Resonance-enhanced Raman identification of a ternary chemical intermediate during the equine liver alcohol dehydrogenase reduction of p-(dimethylamino)benzaldehyde.

The research examines how aromatic aldehyde and aromatic alcohol substrates interact with the zinc catalyst found in equine liver alcohol dehydrogenase. By using resonance-enhanced Raman spectroscopy, a stable ternary chemical intermediate was observed during the enzyme’s reaction process involving coenzyme nicotinamide adenine dinucleotide and aldehyde p-(dimethylamino)benzaldehyde.

Study on Enzyme-Substrate Interactions

• The research investigated the binding properties of aromatic aldehyde and aromatic alcohol substrates with the zinc catalyst in equine liver alcohol dehydrogenase.
• Resonance-enhanced Raman spectroscopy was used to analyze this interaction, which is a technique that provides information about the vibrational modes of a system, allowing for analysis of molecular structure and interactions.

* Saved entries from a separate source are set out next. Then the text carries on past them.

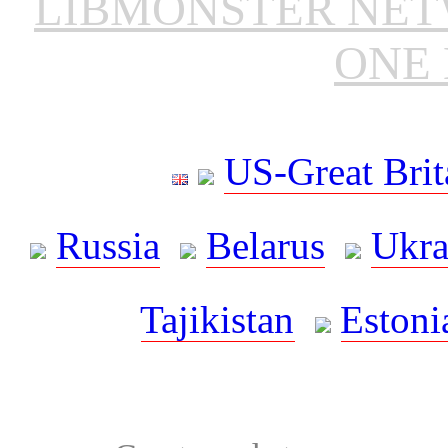
LIBMONSTER NE
ONE 
US-Great Brit
Russia
Belarus
Ukra
Tajikistan
Estoni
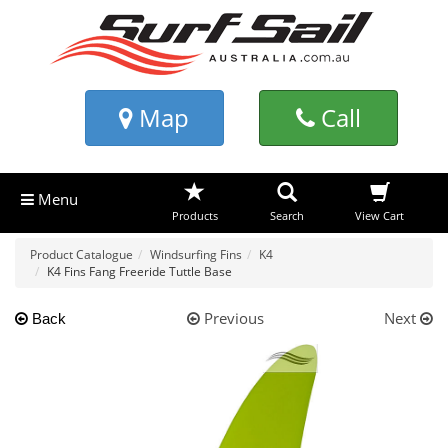
Map
Call
Menu
Products
Search
View Cart
Product Catalogue
Windsurfing Fins
K4
K4 Fins Fang Freeride Tuttle Base
Previous
Next
Back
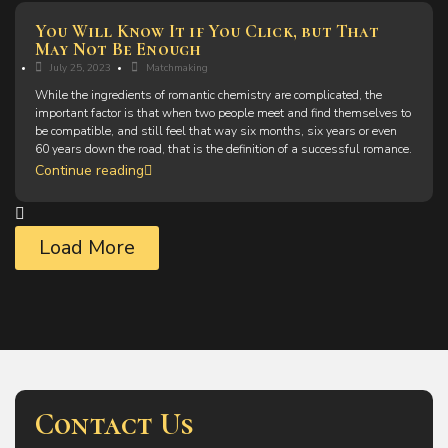
You Will Know It if You Click, but That
May Not Be Enough
July 25, 2023
Matchmaking
While the ingredients of romantic chemistry are complicated, the
important factor is that when two people meet and find themselves to
be compatible, and still feel that way six months, six years or even
60 years down the road, that is the definition of a successful romance.
Continue reading
Load More
Contact Us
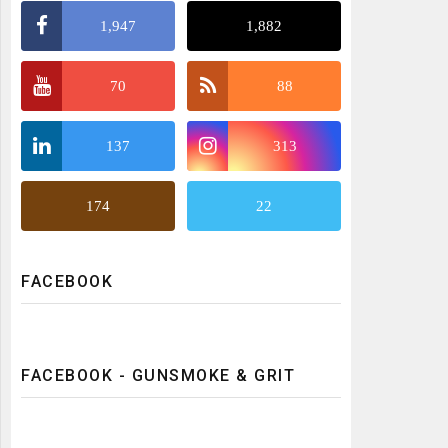
1,947
1,882
70
88
137
313
174
22
FACEBOOK
FACEBOOK - GUNSMOKE & GRIT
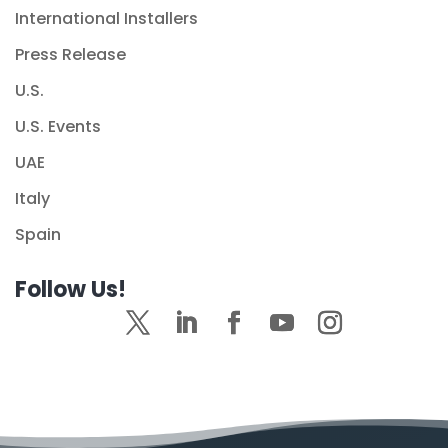
International Installers
Press Release
U.S.
U.S. Events
UAE
Italy
Spain
Follow Us!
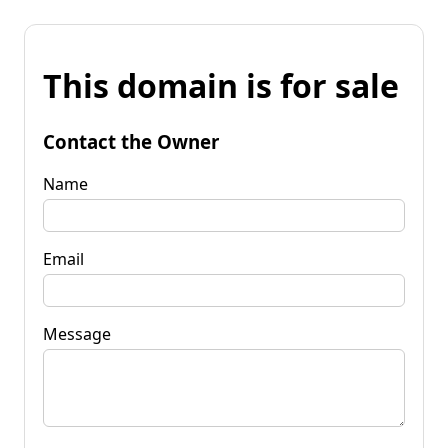
This domain is for sale
Contact the Owner
Name
Email
Message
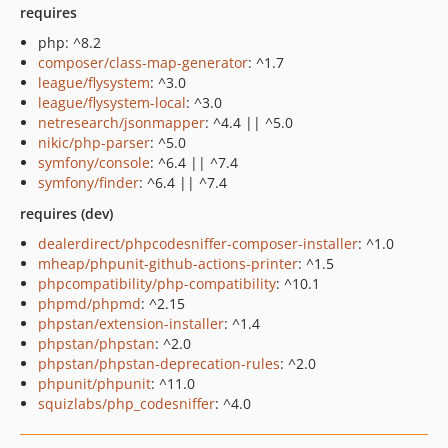
requires
php: ^8.2
composer/class-map-generator
: ^1.7
league/flysystem
: ^3.0
league/flysystem-local
: ^3.0
netresearch/jsonmapper
: ^4.4 || ^5.0
nikic/php-parser
: ^5.0
symfony/console
: ^6.4 || ^7.4
symfony/finder
: ^6.4 || ^7.4
requires (dev)
dealerdirect/phpcodesniffer-composer-installer
: ^1.0
mheap/phpunit-github-actions-printer
: ^1.5
phpcompatibility/php-compatibility
: ^10.1
phpmd/phpmd
: ^2.15
phpstan/extension-installer
: ^1.4
phpstan/phpstan
: ^2.0
phpstan/phpstan-deprecation-rules
: ^2.0
phpunit/phpunit
: ^11.0
squizlabs/php_codesniffer
: ^4.0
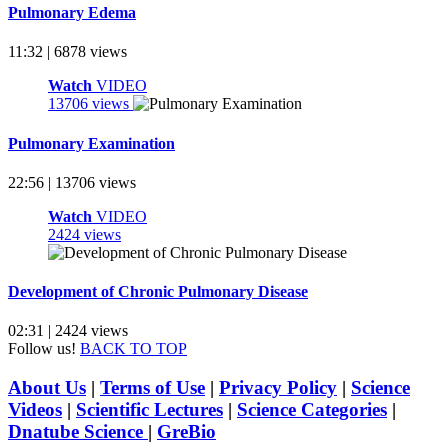
Pulmonary Edema
11:32 | 6878 views
Watch
VIDEO
13706 views
Pulmonary Examination
22:56 | 13706 views
Watch
VIDEO
2424 views
Development of Chronic Pulmonary Disease
02:31 | 2424 views
Follow us!
BACK TO TOP
About Us
|
Terms of Use
|
Privacy Policy
|
Science
Videos
|
Scientific Lectures
|
Science Categories
|
Dnatube Science
|
GreBio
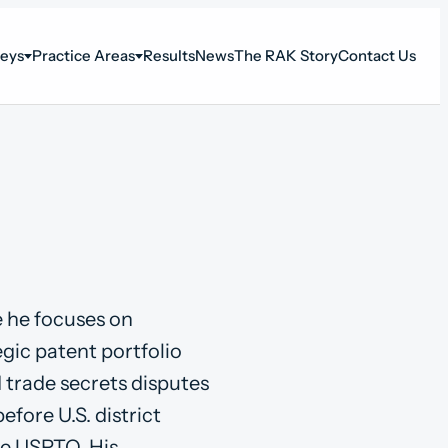
neys
Practice Areas
Results
News
The RAK Story
Contact Us
e he focuses on
tegic patent portfolio
d trade secrets disputes
before U.S. district
he USPTO. His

Formation of Ternary Chemical Intermediate

• Results showed that when both the enzyme and coenzyme were in excess with respect to the substrate, a stable intermediate compound formed between the liver alcohol dehydrogenase, the reduced coenzyme known as nicotinamide adenine dinucleotide, and the aldehyde, p-(dimethylamino)benzaldehyde.
• This intermediate formation was consistent in the pH range from 8.5 to 0.6.
• The Raman spectra also showed that this intermediate compound also formed in the presence of excess enzyme and corresponding alcohol p-(dimethylamino)benzyl alcohol and oxidized coenzyme, indicating that the intermediate is stable for both forward and reverse reactions.

Model and Observations

• A model intended to replicate the conditions for this enzyme-substrate intermediate was created. The model comprised of a complex between the aldehyde and Zn2+ in diethyl ether and exhibited a resonance-enhanced Raman spectrum similar to that of the enzyme-coenzyme-substrate intermediate.
• Remarkably, the carbonyl vibration was completely absent in this spectrum, suggesting that the carbonyl group C = O no longer exists in the enzyme-substrate-coenzyme intermediate or the model complex. This was likely the result of a bond formation between zinc and oxygen.
• These findings were supported by 18O isotopic substitution in the substrate, which helped in confirming the assignments.

Raman Spectra and Dynamics Analysis

• Finally, the researchers discussed the Raman spectra of crystals of the ternary complex and the dynamics of the complex formation, demonstrating further evidence for the observations made in the study.